The order of the strings will be based on the input provided by the user (the order of chromosomes in the bam file).

The code below works to sort on String and position, omitting parts I believe to be unnecessary. I also implement PartialOrd, PartialEq and Eq. In the actual code I then call genotypes_vec.sort_unstable() to get a sorted vector.

struct Genotype {
    chrom: String,
    position: u32,

}

impl Ord for Genotype {
    fn cmp(&self, other: &Self) -> Ordering {
        (self.chrom.clone(), &self.position, ).cmp(&(
            other.chrom.clone(),
            &other.position,
        ))

Now this will sort strings/chromosomes as chr1, chr10, chr2 (alphabetical sort), while the desired order would be chr1, chr2, chr10. Therefore note that a satisfying solution would also be a natural sort of strings, but I haven't been able to implement that either.
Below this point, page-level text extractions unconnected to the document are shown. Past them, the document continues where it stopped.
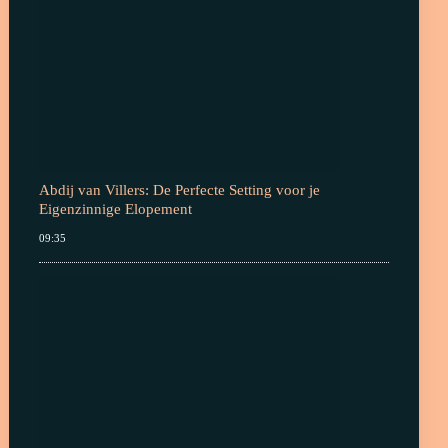
Abdij van Villers: De Perfecte Setting voor je
Eigenzinnige Elopement
09:35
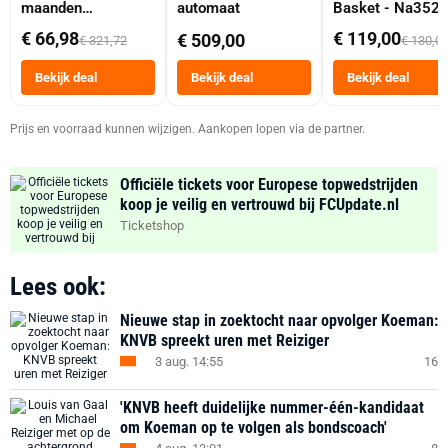
maanden
automaat
Basket - Na352
abonnement
Dubbele Mand 9 
€ 66,98
€ 119,00
€ 509,00
€ 321,72
€ 130,0
Tot 6 Personen
Heteluchtfriteus
Bekijk deal
Bekijk deal
Bekijk deal
Zwart
Prijs en voorraad kunnen wijzigen. Aankopen lopen via de partner.
Officiële tickets voor Europese topwedstrijden
koop je veilig en vertrouwd bij FCUpdate.nl
Ticketshop
Lees ook:
Nieuwe stap in zoektocht naar opvolger Koeman:
KNVB spreekt uren met Reiziger
3 aug. 14:55
16
'KNVB heeft duidelijke nummer-één-kandidaat
om Koeman op te volgen als bondscoach'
I found https://docs.rs/human-sort/latest/human_sort/, but I am not sure how to apply that sort for the strings, while still sorting for the position if self.chrom == other.chrom

The code below does not entirely match the requirements, as I cannot find a way to pass the desired order of strings to the cmp() function - it only accepts two arguments

impl Ord for Genotype {
    fn cmp(&self, other: &Self, chrom_order: Vec<String>) -> Ordering {
        let chrom_order = vec!["chr1".to_string(), "chr10".to_string()];
        let chrom_test = chrom_order
            .iter()
            .position(|x| x == &self.chrom)
            .unwrap()
            .cmp(&chrom_order.iter().position(|x| x == &other.chrom).unwrap());
        if chrom_test == Ordering::Equal {
            // If same chromosome
            return self.start.cmp(&other.start);
        }
        chrom_test
    }
}
method `cmp` has 3 parameters but the declaration in trait `std::cmp::Ord::cmp` has 2
`cmp` from trait: `fn(&Self, &Self) -> std::cmp::Ordering`rustcE0050

Generating the chrom_order on the fly every time cmp() is called seems undesirable too, and probably also wouldn't work - as that would also require passing arguments.


Solution

  • cmp and human_sort::compare both return an Ordering. The standard library provides composition methods for Ordering.
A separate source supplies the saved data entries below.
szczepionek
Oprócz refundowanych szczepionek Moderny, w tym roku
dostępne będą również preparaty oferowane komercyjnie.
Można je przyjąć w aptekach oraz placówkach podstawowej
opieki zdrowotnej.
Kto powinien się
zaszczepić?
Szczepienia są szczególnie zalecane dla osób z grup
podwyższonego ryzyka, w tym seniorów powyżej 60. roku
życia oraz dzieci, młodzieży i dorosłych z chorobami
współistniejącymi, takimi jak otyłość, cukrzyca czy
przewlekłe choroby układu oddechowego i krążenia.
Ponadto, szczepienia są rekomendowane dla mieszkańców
    So you should be able to write something like:

    human_sort::compare(&self.chrom, &other.chrom)
        .then(self.position.cmp(&other.position))
    

    That will order the entries based on their chrom and break tie based on position.

    Though you also need to derive PartialEq and Eq, and implement PartialOrd (a trivial implementation works fine but a derivation I don't think does).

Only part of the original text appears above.